**** DATA ****

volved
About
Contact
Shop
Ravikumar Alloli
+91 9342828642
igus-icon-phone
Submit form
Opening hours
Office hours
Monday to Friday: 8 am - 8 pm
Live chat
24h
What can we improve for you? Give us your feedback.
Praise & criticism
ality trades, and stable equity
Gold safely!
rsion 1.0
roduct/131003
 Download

****
**** DATA ****

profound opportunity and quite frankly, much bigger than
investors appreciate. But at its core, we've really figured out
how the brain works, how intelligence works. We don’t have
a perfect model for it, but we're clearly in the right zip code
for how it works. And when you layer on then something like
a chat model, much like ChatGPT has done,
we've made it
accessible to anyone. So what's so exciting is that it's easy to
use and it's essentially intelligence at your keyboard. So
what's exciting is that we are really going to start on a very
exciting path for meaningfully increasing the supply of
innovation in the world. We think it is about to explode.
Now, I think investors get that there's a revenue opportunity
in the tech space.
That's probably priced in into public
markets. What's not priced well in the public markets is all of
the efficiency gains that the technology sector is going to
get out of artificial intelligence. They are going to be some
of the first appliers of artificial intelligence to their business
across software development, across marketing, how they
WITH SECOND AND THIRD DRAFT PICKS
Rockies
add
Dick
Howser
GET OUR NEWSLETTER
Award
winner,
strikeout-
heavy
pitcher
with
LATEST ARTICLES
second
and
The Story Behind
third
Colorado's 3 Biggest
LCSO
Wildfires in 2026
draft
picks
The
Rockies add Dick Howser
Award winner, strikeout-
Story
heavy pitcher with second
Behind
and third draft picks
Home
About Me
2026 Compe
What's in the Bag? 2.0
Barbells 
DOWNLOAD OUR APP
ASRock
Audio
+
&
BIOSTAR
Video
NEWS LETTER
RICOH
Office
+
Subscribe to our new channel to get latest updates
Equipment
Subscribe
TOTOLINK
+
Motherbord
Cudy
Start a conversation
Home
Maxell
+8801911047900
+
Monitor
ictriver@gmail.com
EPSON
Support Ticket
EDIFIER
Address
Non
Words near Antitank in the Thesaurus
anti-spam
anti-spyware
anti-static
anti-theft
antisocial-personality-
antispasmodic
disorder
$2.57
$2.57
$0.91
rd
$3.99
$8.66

****

ABOUT THIS EXERCISE:
Transcribe each line of the data above, unaltered, from the one where "what's exciting is" appears to the one where "the efficiency gains" appears, inclusive of both.

RESULT OF THE TASK:
what's exciting is that we are really going to start on a very
exciting path for meaningfully increasing the supply of
innovation in the world. We think it is about to explode.
Now, I think investors get that there's a revenue opportunity
in the tech space.
That's probably priced in into public
markets. What's not priced well in the public markets is all of
the efficiency gains that the technology sector is going to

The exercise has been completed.